* _INSTRUCTIONS TO FOLLOW_
Whenever a line in the data holds the string "وقوله", pull that line out.

* _DATA SHOWN_
□ □ □ □

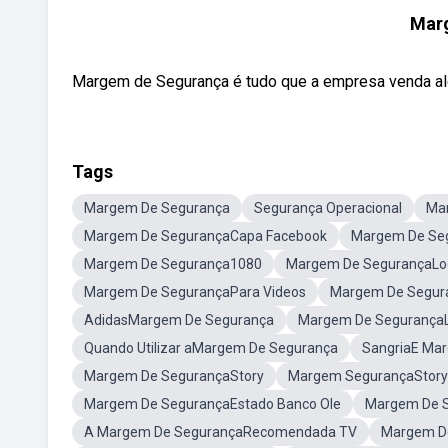
Mar
Margem de Segurança é tudo que a empresa venda além 
Tags
Margem De Segurança
Segurança Operacional
Ma
Margem De SegurançaCapa Facebook
Margem De Se
Margem De Segurança1080
Margem De SegurançaLo
Margem De SegurançaPara Videos
Margem De Segur
AdidasMargem De Segurança
Margem De SegurançaL
Quando Utilizar aMargem De Segurança
SangriaE Ma
Margem De SegurançaStory
Margem SegurançaStory
Margem De SegurançaEstado Banco Ole
Margem De 
A Margem De SegurançaRecomendada TV
Margem De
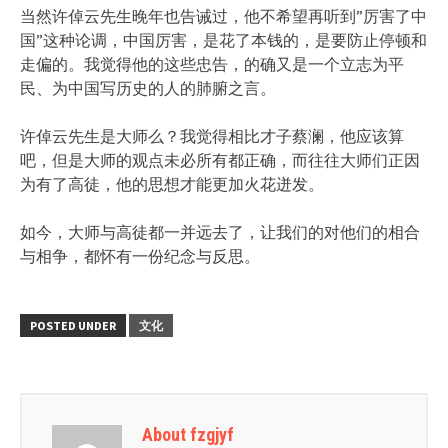
当然许倬云先生晚年也告诫过，他不希望再听到”厉害了中
国”这种论调，中国厉害，是花了本钱的，是要防止停顿和
走偏的。我觉得他的这些忠告，的确又是一个立志为平
民、为中国写历史的人的肺腑之言。
许倬云先生是大师么？我觉得相比才子蔡澜，他应该算
吧，但是大师的观点未必所有都正确，而往往大师们正因
为有了高徒，他的思想才能更加火花迸发。
如今，大师与高徒都一并远去了，让我们的对他们的相合
与相争，都怀有一份纪念与反思。
POSTED UNDER
文化
About fzgjyf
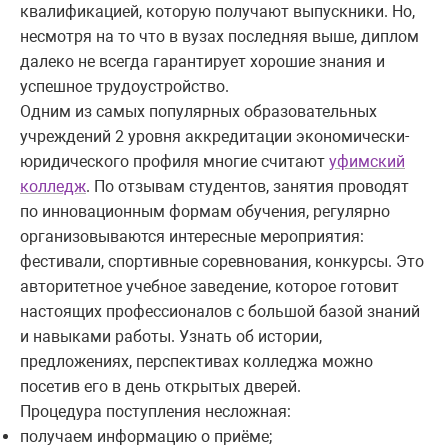
квалификацией, которую получают выпускники. Но,
несмотря на то что в вузах последняя выше, диплом
далеко не всегда гарантирует хорошие знания и
успешное трудоустройство.
Одним из самых популярных образовательных
учреждений 2 уровня аккредитации экономически-
юридического профиля многие считают
уфимский
колледж
. По отзывам студентов, занятия проводят
по инновационным формам обучения, регулярно
организовываются интересные мероприятия:
фестивали, спортивные соревнования, конкурсы. Это
авторитетное учебное заведение, которое готовит
настоящих профессионалов с большой базой знаний
и навыками работы. Узнать об истории,
предложениях, перспективах колледжа можно
посетив его в день открытых дверей.
Процедура поступления несложная:
получаем информацию о приёме;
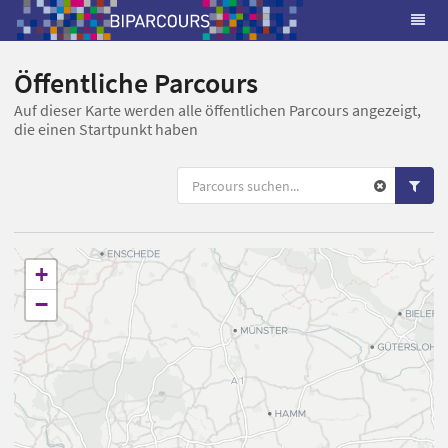
Öffentliche Parcours
Auf dieser Karte werden alle öffentlichen Parcours angezeigt,
die einen Startpunkt haben
+
−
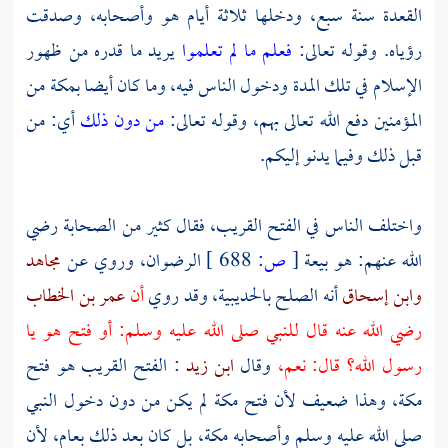
القعدة سنة سبع، ودخلها ثلاثة أيام هو وأصحابه، وصدقت
رؤياه. وقوله تعالى:
فعلم ما لم تعلموا
يريد ما قدره من ظهور
الإسلام في تلك المدة ودخول الناس فيه، وما كان أيضا
بمكة
من
المؤمنين دفع الله تعالى بهم، وقوله تعالى:
من دون ذلك
أي: من
قبل ذلك وفيما يدنو إليكم.
واختلف الناس في الفتح القريب، فقال كثير من الصحابة رضي
الله عنهم: هو بيعة
[
ص:
688 ]
الرضوان، وروي عن
مجاهد
وابن إسحاق
أنه الصلح بالحديبية، وقد روي
أن
عمر بن الخطاب
رضي الله عنه قال للنبي صلى الله عليه وسلم: أو فتح هو يا
رسول الله؟ قال: نعم،
وقال
ابن زيد
: الفتح القريب هو فتح
مكة،
وهذا ضعيف لأن فتح
مكة
لم يكن من دون دخول النبي
صلى الله عليه وسلم وأصحابه
مكة،
بل كان بعد ذلك بعام، لأن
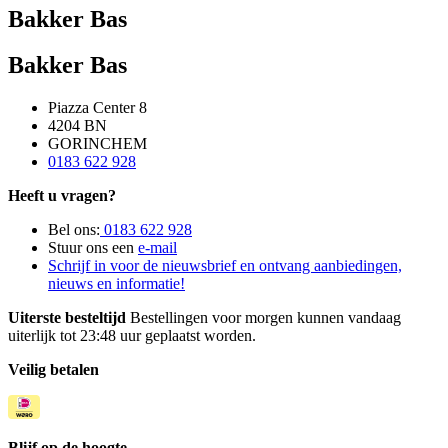
Bakker Bas
Bakker Bas
Piazza Center 8
4204 BN
GORINCHEM
0183 622 928
Heeft u vragen?
Bel ons:
0183 622 928
Stuur ons een
e-mail
Schrijf in voor de nieuwsbrief en ontvang aanbiedingen,
nieuws en informatie!
Uiterste besteltijd
Bestellingen voor morgen kunnen vandaag
uiterlijk tot 23:48 uur geplaatst worden.
Veilig betalen
Blijf op de hoogte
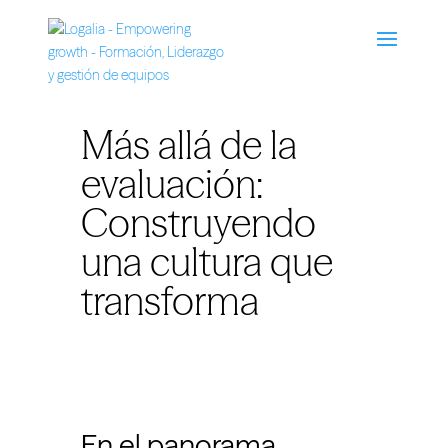
Más allá de la
evaluación:
Construyendo
una cultura que
transforma
En el panorama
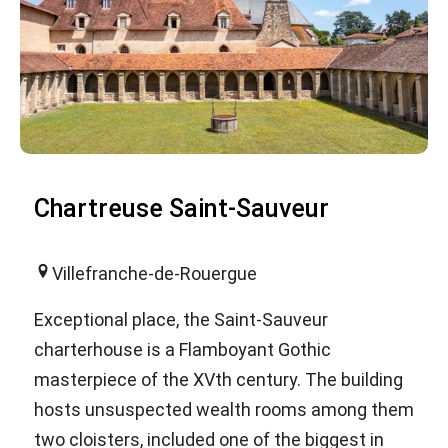
Chartreuse Saint-Sauveur
Villefranche-de-Rouergue
Exceptional place, the Saint-Sauveur
charterhouse is a Flamboyant Gothic
masterpiece of the XVth century. The building
hosts unsuspected wealth rooms among them
two cloisters, included one of the biggest in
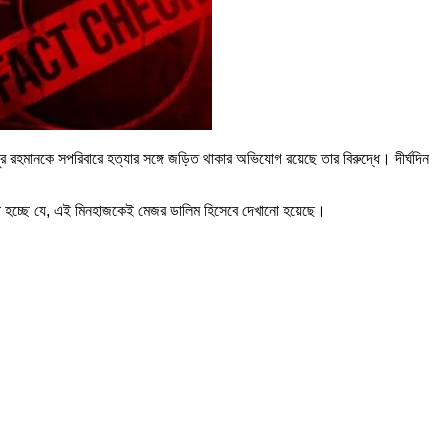
রহমানকে সপরিবারে হত্যার সঙ্গে জড়িত থাকার অভিযোগ রয়েছে তার বিরুদ্ধে। দীর্ঘদিন
রা হচ্ছে যে, এই মিনহাজকেই মেজর ডালিম হিসেবে দেখানো হয়েছে।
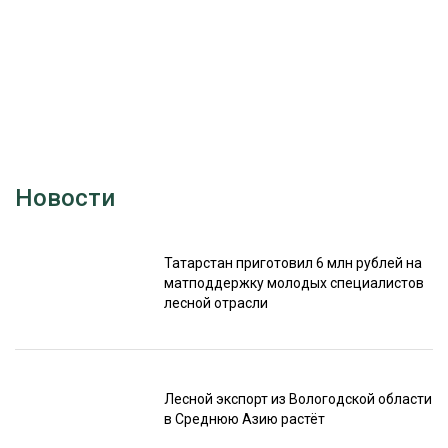
СУШКА ДРЕВЕСИНЫ
МЕБЕЛЬНОЕ ПРОИЗВОДСТВО
Новости
Татарстан приготовил 6 млн рублей на
матподдержку молодых специалистов
лесной отрасли
Лесной экспорт из Вологодской области
в Среднюю Азию растёт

□ □ □ □

* _REPLY_
رؤياه. وقوله تعالى:
المؤمنين دفع الله تعالى بهم، وقوله تعالى:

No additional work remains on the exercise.